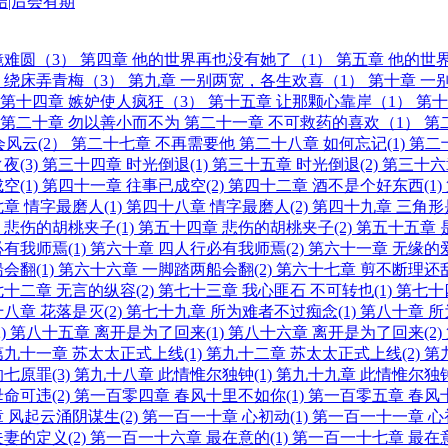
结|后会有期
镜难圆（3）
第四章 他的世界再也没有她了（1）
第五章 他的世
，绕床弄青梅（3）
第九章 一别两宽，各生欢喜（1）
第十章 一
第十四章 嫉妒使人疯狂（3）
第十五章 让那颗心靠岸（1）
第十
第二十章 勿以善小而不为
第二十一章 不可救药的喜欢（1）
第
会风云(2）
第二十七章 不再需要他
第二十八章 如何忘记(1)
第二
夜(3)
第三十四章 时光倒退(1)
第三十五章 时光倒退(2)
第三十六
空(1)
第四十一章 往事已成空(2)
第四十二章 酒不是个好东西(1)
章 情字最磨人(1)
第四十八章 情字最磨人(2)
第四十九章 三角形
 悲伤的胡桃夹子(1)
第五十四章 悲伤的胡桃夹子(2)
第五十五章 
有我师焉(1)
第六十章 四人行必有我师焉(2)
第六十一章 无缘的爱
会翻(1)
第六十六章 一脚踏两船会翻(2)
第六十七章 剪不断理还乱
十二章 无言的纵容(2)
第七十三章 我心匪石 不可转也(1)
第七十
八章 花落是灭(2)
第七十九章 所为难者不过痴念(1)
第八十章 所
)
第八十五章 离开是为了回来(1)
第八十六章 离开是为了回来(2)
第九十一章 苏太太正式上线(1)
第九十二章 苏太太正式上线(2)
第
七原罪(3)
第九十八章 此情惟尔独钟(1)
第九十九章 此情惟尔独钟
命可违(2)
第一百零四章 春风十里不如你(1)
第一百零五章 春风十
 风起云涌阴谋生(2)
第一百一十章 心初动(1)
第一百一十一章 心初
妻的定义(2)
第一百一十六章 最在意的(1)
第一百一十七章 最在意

...

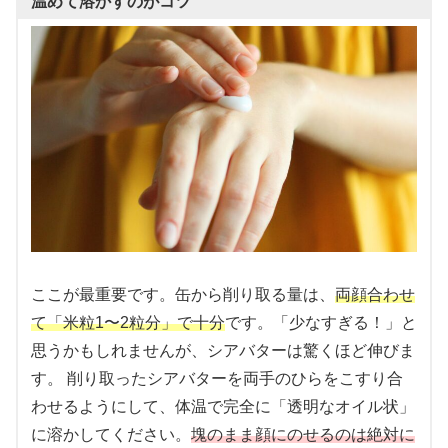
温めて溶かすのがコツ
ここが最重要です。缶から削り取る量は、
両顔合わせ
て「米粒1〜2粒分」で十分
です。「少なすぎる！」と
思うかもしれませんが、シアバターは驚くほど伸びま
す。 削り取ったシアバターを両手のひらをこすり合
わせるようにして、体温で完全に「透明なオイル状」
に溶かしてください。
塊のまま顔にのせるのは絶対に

...

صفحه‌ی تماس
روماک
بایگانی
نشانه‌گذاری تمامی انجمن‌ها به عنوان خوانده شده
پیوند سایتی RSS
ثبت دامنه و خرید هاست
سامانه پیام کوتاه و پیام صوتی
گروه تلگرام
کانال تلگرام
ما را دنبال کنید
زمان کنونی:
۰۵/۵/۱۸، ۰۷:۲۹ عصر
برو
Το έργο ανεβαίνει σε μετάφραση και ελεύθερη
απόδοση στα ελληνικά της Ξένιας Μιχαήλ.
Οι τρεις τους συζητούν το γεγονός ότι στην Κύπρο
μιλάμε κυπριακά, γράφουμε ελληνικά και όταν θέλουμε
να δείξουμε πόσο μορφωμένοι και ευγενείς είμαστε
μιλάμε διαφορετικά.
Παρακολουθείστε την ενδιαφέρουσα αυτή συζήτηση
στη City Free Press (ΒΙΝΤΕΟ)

• **Aim of the exercise**:
Keeping every character as it is, restate the lines above that run from the line with "第九十八章 此情惟尔独钟(1)" through the line with "第一百一十七章 最在意", both included, and nothing else.

• **Solved problem**:
第九十八章 此情惟尔独钟(1)
第九十九章 此情惟尔独钟
命可违(2)
第一百零四章 春风十里不如你(1)
第一百零五章 春风十
 风起云涌阴谋生(2)
第一百一十章 心初动(1)
第一百一十一章 心初
妻的定义(2)
第一百一十六章 最在意的(1)
第一百一十七章 最在意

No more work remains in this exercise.